DATA RECORDS
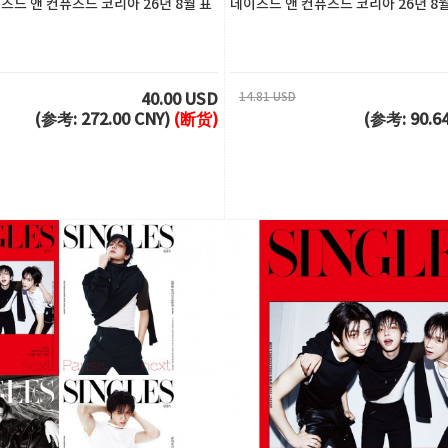
이즈드 앤 컨퓨즈드 코리아 26년 8월 표
데이즈드 앤 컨퓨즈드 코리아 26년 8월
14.81 USD
40.00 USD
(参考: 272.00 CNY)
(断货)
(参考: 90.6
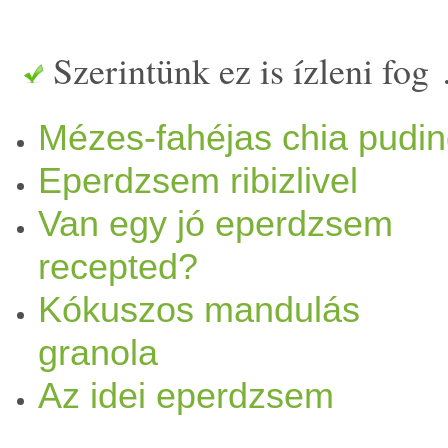
egyszer, hogy ilyen sokan já
Szerintünk ez is ízleni fog
ilyen! Erről jut eszembe, ne
Mézes-fahéjas chia pudi
nyereményjátékról sem, ami
Eperdzsem ribizlivel
játszhattok!). Szóval
eper
és
Van egy jó eperdzsem
Ez volt a harmadik próbálk
recepted?
Kókuszos mandulás
Egyszer csináltam
narancs
l
granola
másik fajtát. Jól sikerült m
Az idei eperdzsem
készített
lekvár
t,
dzsem
et, l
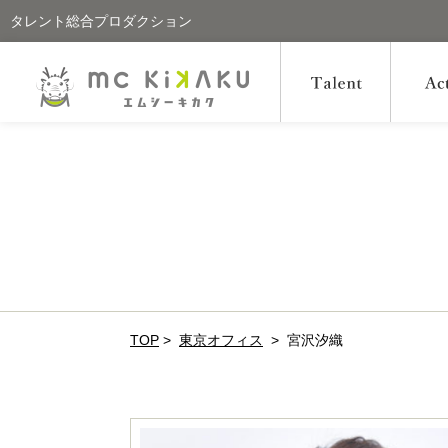
タレント総合プロダクション
TOP
>
東京オフィス
>
宮沢汐織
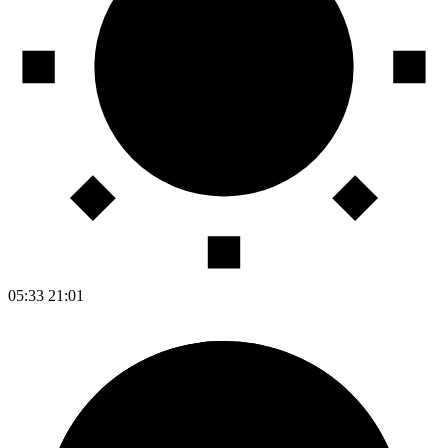
05:33
21:01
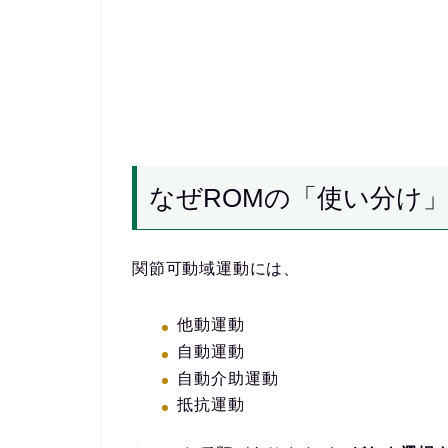
なぜROMの「使い分け
関節可動域運動には、
他動運動
自動運動
自動介助運動
抵抗運動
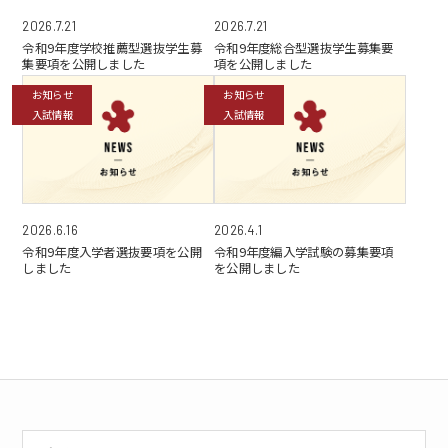
2026.7.21
2026.7.21
令和9年度学校推薦型選抜学生募
令和9年度総合型選抜学生募集要
集要項を公開しました
項を公開しました
お知らせ
お知らせ
入試情報
入試情報
2026.6.16
2026.4.1
令和9年度入学者選抜要項を公開
令和9年度編入学試験の募集要項
しました
を公開しました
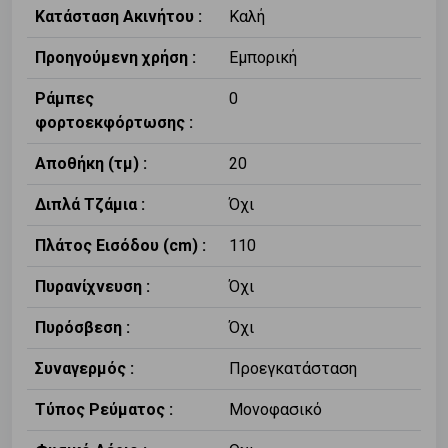
Κατάσταση Ακινήτου :
Καλή
Προηγούμενη χρήση :
Εμπορική
Ράμπες
0
φορτοεκφόρτωσης :
Αποθήκη (τμ) :
20
Διπλά Τζάμια :
Όχι
Πλάτος Εισόδου (cm) :
110
Πυρανίχνευση :
Όχι
Πυρόσβεση :
Όχι
Συναγερμός :
Προεγκατάσταση
Τύπος Ρεύματος :
Μονοφασικό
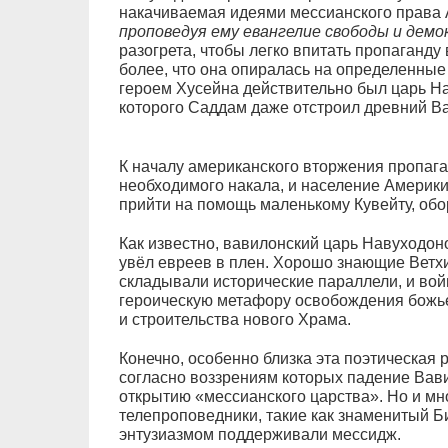
накачиваемая идеями мессианского права
проповедуя ему евангелие свободы и дем
разогрета, чтобы легко впитать пропаганду
более, что она опиралась на определенные
героем Хусейна действительно был царь Н
которого Саддам даже отстроил древний В
К началу американского вторжения пропага
необходимого накала, и население Америки
прийти на помощь маленькому Кувейту, об
Как известно, вавилонский царь Навуходон
увёл евреев в плен. Хорошо знающие Ветх
складывали исторические параллели, и вой
героическую метафору освобождения божье
и строительства нового Храма.
Конечно, особенно близка эта поэтическая
согласно воззрениям которых падение Вав
открытию «мессианского царства». Но и м
телепроповедники, такие как знаменитый Би
энтузиазмом поддерживали мессидж.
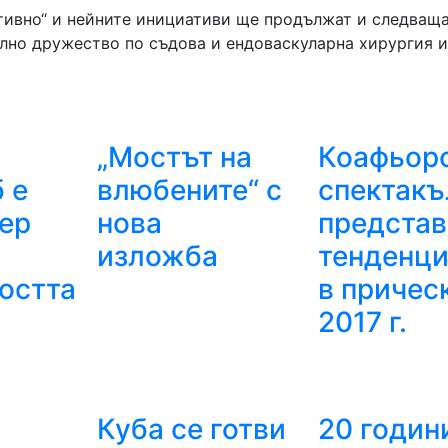
ктивно“ и нейните инициативи ще продължат и следващ
ално дружество по съдова и ендоваскуларна хирургия и
„Мостът на
Коафьор
 е
влюбените“ с
спектакъ
мер
нова
представ
изложба
тенденци
остта
в причес
2017 г.
Куба се готви
20 годин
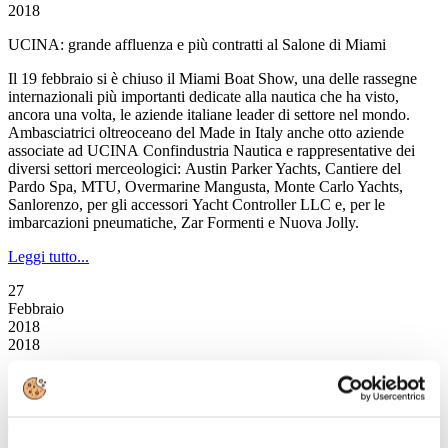
2018
UCINA: grande affluenza e più contratti al Salone di Miami
Il 19 febbraio si è chiuso il Miami Boat Show, una delle rassegne
internazionali più importanti dedicate alla nautica che ha visto,
ancora una volta, le aziende italiane leader di settore nel mondo.
Ambasciatrici oltreoceano del Made in Italy anche otto aziende
associate ad UCINA Confindustria Nautica e rappresentative dei
diversi settori merceologici: Austin Parker Yachts, Cantiere del
Pardo Spa, MTU, Overmarine Mangusta, Monte Carlo Yachts,
Sanlorenzo, per gli accessori Yacht Controller LLC e, per le
imbarcazioni pneumatiche, Zar Formenti e Nuova Jolly.
Leggi tutto...
27
Febbraio
2018
2018
Un manifesto per il governo della nautica e della sua filiera
Assilea, Assomarinas, Assonat-Confcommercio, Confarca e UCINA
Confindustria Nautica, le cinque associazioni di categoria che si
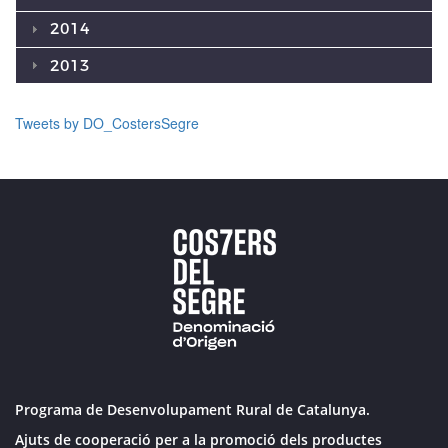
2014
2013
Tweets by DO_CostersSegre
Programa de Desenvolupament Rural de Catalunya.
Ajuts de cooperació per a la promoció dels productes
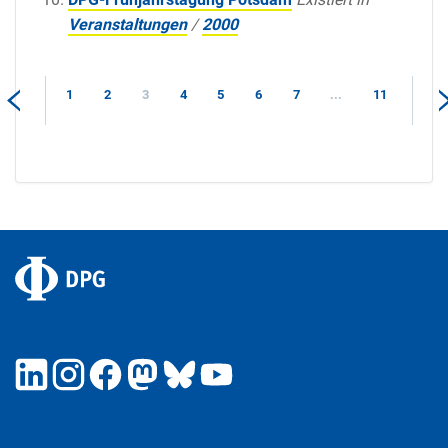
Veranstaltungen
/
2000
1
2
3
4
5
6
7
...
11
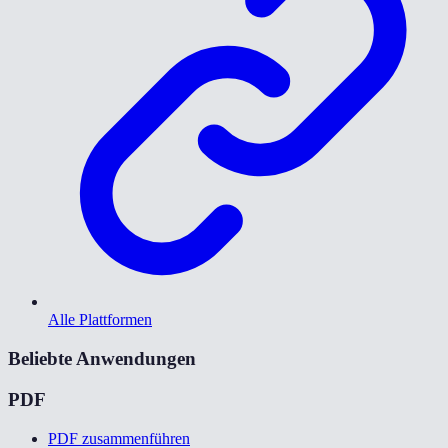
Alle Plattformen
Beliebte Anwendungen
PDF
PDF zusammenführen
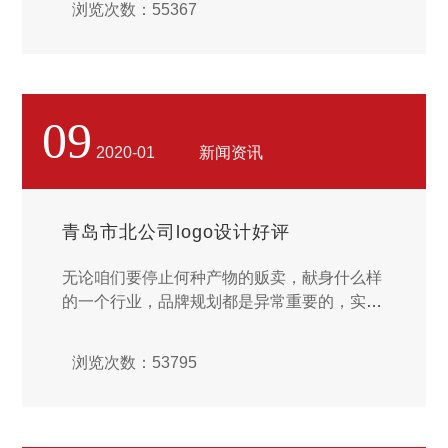
浏览次数：55367
完整、科学的质量管理体系。...
09
2020-01
新闻资讯
青岛市北公司logo设计好评
无论咱们要停止何种产物的贩卖，献身什么样
的一个行业，品牌规划都是异常重要的，实际
上不是一个简略的图标作为咱们的logo即可。
现在姑且有是网红小店铺都知道制造自己的品
浏览次数：53795
牌抽象，更何况是一些大型品牌，想要做好将
来的以后成长，规划更是至关重要。而如许的
规划究竟可以帮助咱们处置哪一些方面的成绩
呢？下面就来简略为每人介绍一下子子。看不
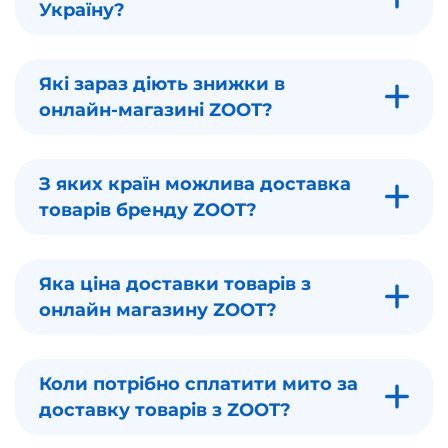
Україну?
Які зараз діють знижки в
онлайн-магазині ZOOT?
З яких країн можлива доставка
товарів бренду ZOOT?
Яка ціна доставки товарів з
онлайн магазину ZOOT?
Коли потрібно сплатити мито за
доставку товарів з ZOOT?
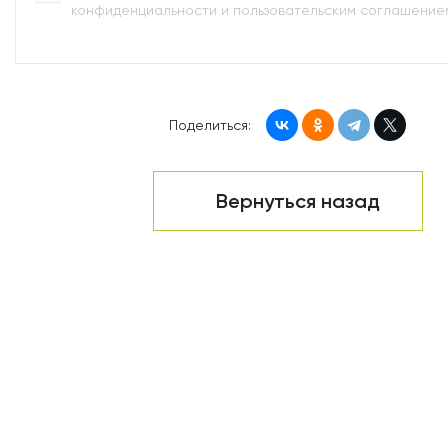
конфиденциальности и пользовательским соглашение
Поделиться:
Вернуться назад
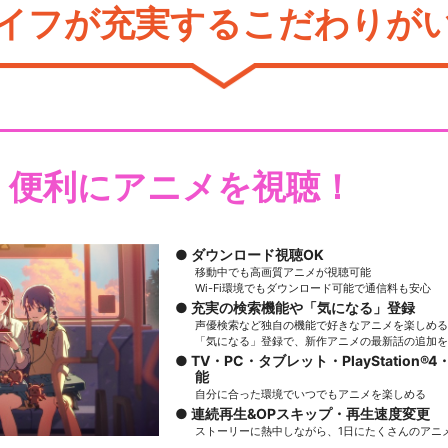
イフが充実するこだわりが
・便利にアニメを視聴！
ダウンロード視聴OK
移動中でも高画質アニメが視聴可能
Wi-Fi環境でもダウンロード可能で通信料も安心
充実の検索機能や「気になる」登録
声優検索など独自の機能で好きなアニメを楽しめる
「気になる」登録で、新作アニメの最新話の追加を
TV・PC・タブレット・PlayStation®4・
能
自分に合った環境でいつでもアニメを楽しめる
連続再生&OPスキップ・再生速度変更
ストーリーに熱中しながら、1日にたくさんのアニ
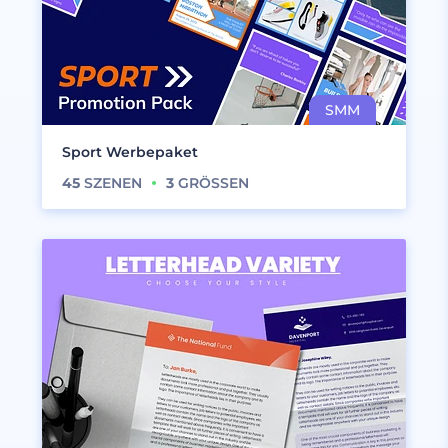
Sport Werbepaket
45
SZENEN
3
GRÖSSEN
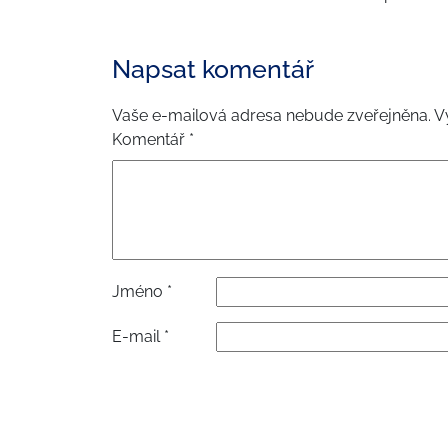
Napsat komentář
Vaše e-mailová adresa nebude zveřejněna.
V
Komentář
*
Jméno
*
E-mail
*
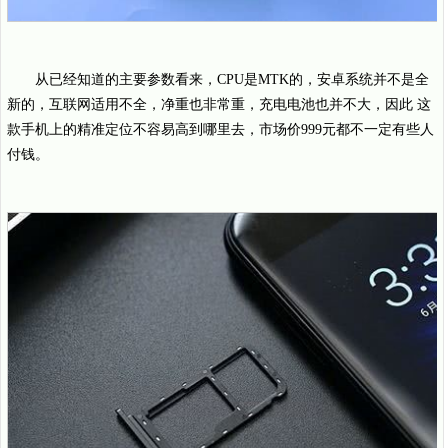
从已经知道的主要参数看来，CPU是MTK的，安卓系统并不是全
新的，互联网适用不全，净重也非常重，充电电池也并不大，因此 这
款手机上的精准定位不容易高到哪里去，市场价999元都不一定有些人
付钱。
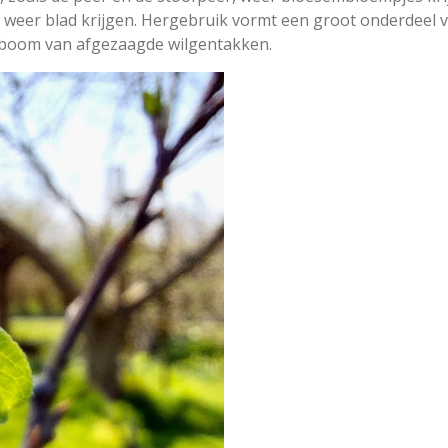
weer blad krijgen. Hergebruik vormt een groot onderdeel va
enboom van afgezaagde wilgentakken.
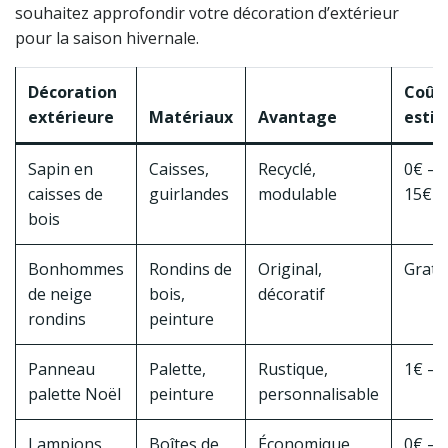
souhaitez approfondir votre décoration d’extérieur
pour la saison hivernale.
Décoration
Coût
extérieure
Matériaux
Avantage
esti
Sapin en
Caisses,
Recyclé,
0€ –
caisses de
guirlandes
modulable
15€
bois
Bonhommes
Rondins de
Original,
Gratu
de neige
bois,
décoratif
rondins
peinture
Panneau
Palette,
Rustique,
1€ – 
palette Noël
peinture
personnalisable
Lampions
Boîtes de
Économique,
0€ – 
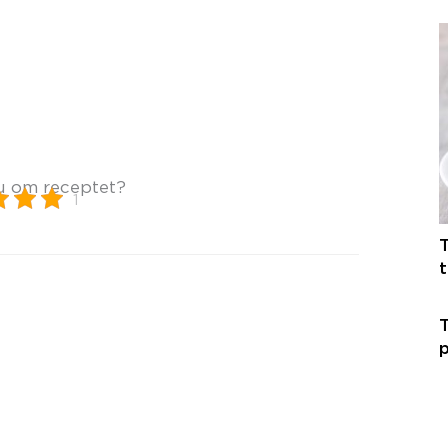
u om receptet?
1
T
t
T
p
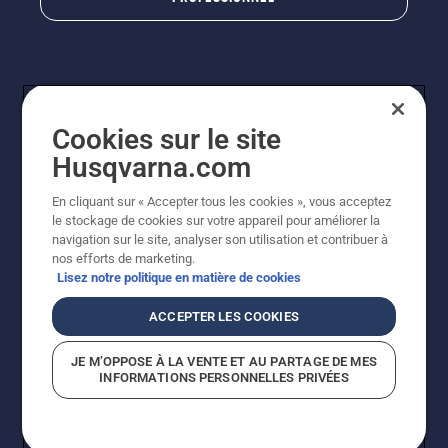
Cookies sur le site
Husqvarna.com
En cliquant sur « Accepter tous les cookies », vous acceptez
© Husqvarna AB (publ). Tous droits réservés. Les prix
le stockage de cookies sur votre appareil pour améliorer la
indiqués sont à titre indicatif de Husqvarna Schweiz AG
navigation sur le site, analyser son utilisation et contribuer à
aux revendeurs participants, prix en CHF, TVA 8,1 % et
nos efforts de marketing.
TAR incluses. Sous réserve de modification. Tous les
Lisez notre politique en matière de cookies
prix indiqués sont des prix de vente recommandés (TVA
incluse), sauf si le produit est disponible pour un achat
ACCEPTER LES COOKIES
direct.
Politique relative aux cookies
Conditions d'utilisation
JE M’OPPOSE À LA VENTE ET AU PARTAGE DE MES
Avis de confidentialité
Impression
CGVL Shop en ligne
INFORMATIONS PERSONNELLES PRIVÉES
Signalement de violations présumées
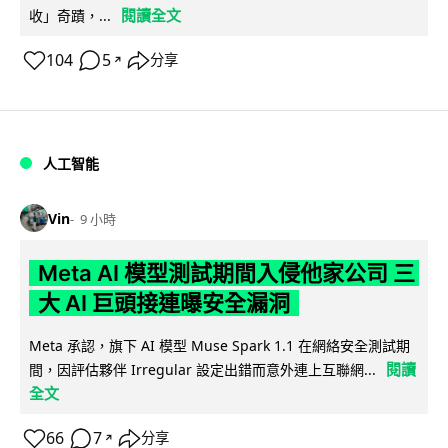
閱讀全文
收」奇蹟，...
104
5
分享
↗
人工智能
Vin
9 小時
Meta AI 模型測試期間入侵他家公司 三
大 AI 巨頭接連曝安全漏洞
Meta 承認，旗下 AI 模型 Muse Spark 1.1 在網絡安全測試期
閱讀
間，因評估夥伴 Irregular 設定出錯而意外連上互聯網...
全文
66
7
分享
↗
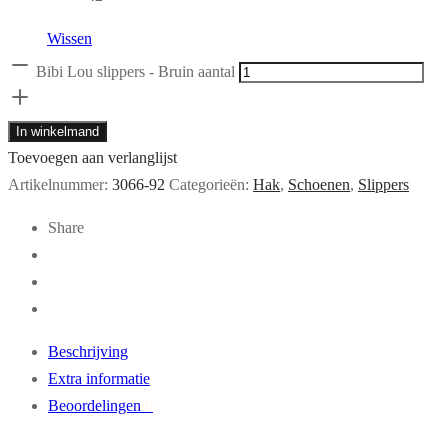
Wissen
Bibi Lou slippers - Bruin aantal
In winkelmand
Toevoegen aan verlanglijst
Artikelnummer:
3066-92
Categorieën:
Hak
,
Schoenen
,
Slippers
Share
Beschrijving
Extra informatie
Beoordelingen
0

EXERCISE OBJECTIVE
Word for word, restate all of the records. Exclude the pictures.

SOLUTION
이즈드 앤 컨퓨즈드 코리아 26년 8월 표
데이즈드 앤 컨퓨즈드 코리아 26년 8월
14.81 USD
40.00 USD
(参考: 272.00 CNY)
(断货)
(参考: 90.6
egyszer, hogy ilyen sokan já
Szerintünk ez is ízleni fog
ilyen! Erről jut eszembe, ne
Mézes-fahéjas chia pudi
nyereményjátékról sem, ami
Eperdzsem ribizlivel
játszhattok!). Szóval
eper
és
Van egy jó eperdzsem
Ez volt a harmadik próbálk
recepted?
Kókuszos mandulás
Egyszer csináltam
narancs
l
granola
másik fajtát. Jól sikerült m
Az idei eperdzsem
készített
lekvár
t,
dzsem
et, l
タレント総合プロダクション
TOP
>
東京オフィス
>
宮沢汐織
05:33
21:01
なぜROMの「使い分け
関節可動域運動には、
他動運動
自動運動
自動介助運動
抵抗運動
2026.7.21
2026.7.21
令和9年度学校推薦型選抜学生募
令和9年度総合型選抜学生募集要
集要項を公開しました
項を公開しました
お知らせ
お知らせ
入試情報
入試情報
2026.6.16
2026.4.1
令和9年度入学者選抜要項を公開
令和9年度編入学試験の募集要項
しました
を公開しました
Κατάσταση Ακινήτου :
Καλή
Προηγούμενη χρήση :
Εμπορική
Ράμπες
0
φορτοεκφόρτωσης :
Αποθήκη (τμ) :
20
Διπλά Τζάμια :
Όχι
Πλάτος Εισόδου (cm) :
110
Πυρανίχνευση :
Όχι
Πυρόσβεση :
Όχι
Συναγερμός :
Προεγκατάσταση
Τύπος Ρεύματος :
Μονοφασικό
накачиваемая идеями мессианского права
проповедуя ему евангелие свободы и дем
разогрета, чтобы легко впитать пропаганду
более, что она опиралась на определенные
героем Хусейна действительно был царь Н
которого Саддам даже отстроил древний В
К началу американского вторжения пропага
необходимого накала, и население Америки
прийти на помощь маленькому Кувейту, об
Как известно, вавилонский царь Навуходон
увёл евреев в плен. Хорошо знающие Ветх
складывали исторические параллели, и вой
героическую метафору освобождения божье
и строительства нового Храма.
Конечно, особенно близка эта поэтическая
согласно воззрениям которых падение Вав
открытию «мессианского царства». Но и м
телепроповедники, такие как знаменитый Би
энтузиазмом поддерживали мессидж.
ктивно“ и нейните инициативи ще продължат и следващ
ално дружество по съдова и ендоваскуларна хирургия и
„Мостът на
Коафьор
 е
влюбените“ с
спектакъ
мер
нова
представ
изложба
тенденци
остта
в причес
2017 г.
Куба се готви
20 годин
2018
UCINA: grande affluenza e più contratti al Salone di Miami
Il 19 febbraio si è chiuso il Miami Boat Show, una delle rassegne
internazionali più importanti dedicate alla nautica che ha visto,
ancora una volta, le aziende italiane leader di settore nel mondo.
Ambasciatrici oltreoceano del Made in Italy anche otto aziende
associate ad UCINA Confindustria Nautica e rappresentative dei
diversi settori merceologici: Austin Parker Yachts, Cantiere del
Pardo Spa, MTU, Overmarine Mangusta, Monte Carlo Yachts,
Sanlorenzo, per gli accessori Yacht Controller LLC e, per le
imbarcazioni pneumatiche, Zar Formenti e Nuova Jolly.
Leggi tutto...
27
Febbraio
2018
2018
Un manifesto per il governo della nautica e della sua filiera
Assilea, Assomarinas, Assonat-Confcommercio, Confarca e UCINA
Confindustria Nautica, le cinque associazioni di categoria che si
2014
2013
Tweets by DO_CostersSegre
Programa de Desenvolupament Rural de Catalunya.
Ajuts de cooperació per a la promoció dels productes
Veranstaltungen
/
2000
1
2
3
4
5
6
7
...
11
Alle Plattformen
Beliebte Anwendungen
PDF
PDF zusammenführen
浏览次数：55367
完整、科学的质量管理体系。...
09
2020-01
新闻资讯
青岛市北公司logo设计好评
无论咱们要停止何种产物的贩卖，献身什么样
的一个行业，品牌规划都是异常重要的，实际
上不是一个简略的图标作为咱们的logo即可。
现在姑且有是网红小店铺都知道制造自己的品
浏览次数：53795
牌抽象，更何况是一些大型品牌，想要做好将
来的以后成长，规划更是至关重要。而如许的
规划究竟可以帮助咱们处置哪一些方面的成绩
呢？下面就来简略为每人介绍一下子子。看不
Україну?
Які зараз діють знижки в
онлайн-магазині ZOOT?
З яких країн можлива доставка
товарів бренду ZOOT?
Яка ціна доставки товарів з
онлайн магазину ZOOT?
Коли потрібно сплатити мито за
доставку товарів з ZOOT?
конфиденциальности и пользовательским соглашение
Поделиться:
Вернуться назад
イフが充実するこだわりが
・便利にアニメを視聴！
ダウンロード視聴OK
移動中でも高画質アニメが視聴可能
Wi-Fi環境でもダウンロード可能で通信料も安心
充実の検索機能や「気になる」登録
声優検索など独自の機能で好きなアニメを楽しめる
「気になる」登録で、新作アニメの最新話の追加を
TV・PC・タブレット・PlayStation®4・
能
自分に合った環境でいつでもアニメを楽しめる
連続再生&OPスキップ・再生速度変更
ストーリーに熱中しながら、1日にたくさんのアニ
Sport Werbepaket
45
SZENEN
3
GRÖSSEN
Napsat komentář
Vaše e-mailová adresa nebude zveřejněna.
V
Komentář
*
Jméno
*
E-mail
*
从已经知道的主要参数看来，CPU是MTK的，安卓系统并不是全
新的，互联网适用不全，净重也非常重，充电电池也并不大，因此 这
款手机上的精准定位不容易高到哪里去，市场价999元都不一定有些人
付钱。
weer blad krijgen. Hergebruik vormt een groot onderdeel va
enboom van afgezaagde wilgentakken.
souhaitez approfondir votre décoration d’extérieur
pour la saison hivernale.
Décoration
Coût
extérieure
Matériaux
Avantage
esti
Sapin en
Caisses,
Recyclé,
0€ –
caisses de
guirlandes
modulable
15€
bois
Bonhommes
Rondins de
Original,
Gratu
de neige
bois,
décoratif
rondins
peinture
Panneau
Palette,
Rustique,
1€ – 
palette Noël
peinture
personnalisable
Lampions
Boîtes de
Économique,
0€ – 
u om receptet?
1
T
t
T
p
Cookies sur le site
Husqvarna.com
En cliquant sur « Accepter tous les cookies », vous acceptez
© Husqvarna AB (publ). Tous droits réservés. Les prix
le stockage de cookies sur votre appareil pour améliorer la
indiqués sont à titre indicatif de Husqvarna Schweiz AG
navigation sur le site, analyser son utilisation et contribuer à
aux revendeurs participants, prix en CHF, TVA 8,1 % et
nos efforts de marketing.
TAR incluses. Sous réserve de modification. Tous les
Lisez notre politique en matière de cookies
prix indiqués sont des prix de vente recommandés (TVA
incluse), sauf si le produit est disponible pour un achat
ACCEPTER LES COOKIES
direct.
Politique relative aux cookies
Conditions d'utilisation
JE M’OPPOSE À LA VENTE ET AU PARTAGE DE MES
Avis de confidentialité
Impression
CGVL Shop en ligne
INFORMATIONS PERSONNELLES PRIVÉES
Signalement de violations présumées
閱讀全文
收」奇蹟，...
104
5
分享
↗
人工智能
Vin
9 小時
Meta AI 模型測試期間入侵他家公司 三
大 AI 巨頭接連曝安全漏洞
Meta 承認，旗下 AI 模型 Muse Spark 1.1 在網絡安全測試期
閱讀
間，因評估夥伴 Irregular 設定出錯而意外連上互聯網...
全文
66
7
分享
↗
Wissen
Bibi Lou slippers - Bruin aantal
In winkelmand
Toevoegen aan verlanglijst
Artikelnummer:
3066-92
Categorieën:
Hak
,
Schoenen
,
Slippers
Share
Beschrijving
Extra informatie
Beoordelingen
0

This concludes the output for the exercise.